As we come up on the one-year anniversary of meeting Jada, I've
reflected a lot on all the things I'm thankful about. One thing I'm
not thankful about, though, is being sick so often. This weekend, I
caught yet another cold, making it six times I've been sick in the
past twelve months. That's every other month!

On the other hand, maybe I ought to be more thankful. Being sick
pushes a lot of buttons for me. I'm not as sharp at work, I don't get
as much stuff done around the house, and I can't wake up early to get
a jump on the day. In short, I feel less productive as a person, and
since I unhealthily put a lot of self-worth in such things, I struggle
doubly when I'm less than 100%.

In other words, being sick is a lot like being a parent. Your
professional ambitions and individual concerns now have to be balanced
with your responsibility over a tiny, helpless person. Travelling
light and being on time are out of the question. Friendships are
harder to maintain, service opportunities harder to commit to, and pet
projects harder to find time for.

Today's "Baby Blues" cartoon captured the sentiment perfect. The dad
comes home from work to find the mom buried under kid-related
detritus, holding one child while two others fight with one another.
She says, "I managed to comb half my hair and fill an ice cube tray."
The punch line is something like: "When you should suggest ordering
take-out."

A good friend of mine had his first child ten years ago. I lived with
him at the time, and a few months into his fatherhood, I asked him how
things were going. Like me, he was used to being hyper-productive
with his time, so he said, "It's hard to look back on the day and
realize the only thing you did was change 12 diapers and feed 6
bottles."

But drivenness to perform, when it becomes a means to gauging your
self-worth, is just as self-destructive and un-Christian a habit as
drunkenness or lust. One of the things I'm grateful about as I look
back on a year of being a dad is that I've spent lots of time with my
daughter, and discovered in those moments that I can be content
outside of "accomplishing" something. It's a lesson I've had a lot of
opportunities to learn in my first year of parenting.
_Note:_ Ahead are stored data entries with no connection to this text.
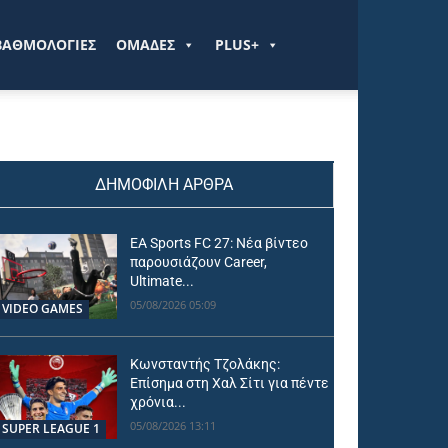
ΒΑΘΜΟΛΟΓΙΕΣ
ΟΜΑΔΕΣ
PLUS+
ΔΗΜΟΦΙΛΗ ΑΡΘΡΑ
EA Sports FC 27: Νέα βίντεο
παρουσιάζουν Career,
Ultimate...
05/08/2026 05:09
VIDEO GAMES
Κωνσταντής Τζολάκης:
Επίσημα στη Χαλ Σίτι για πέντε
χρόνια...
05/08/2026 13:11
SUPER LEAGUE 1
And it's a lesson I feel I learn anew every time I get sick. Even
before Jada arrived, my first thought when I would get sick (OK, to be
honest, more often than not my second thought, with my first thought
being, "oh no, not sick again!") was to consider that God might be
forcing me to slow down and accept myself and my life apart from what
productive things I could do.

And so every other month, on average, I have had the double dose of
being a parent and being sick. Together, they really drive my usual
productivity down. And perhaps, as I reflect on the six times this is
happened over the last year, together they are God's means of driving
home a lesson I am slow to learn, a lesson I really need to learn for
the sake of the quality of my life and the health of my soul.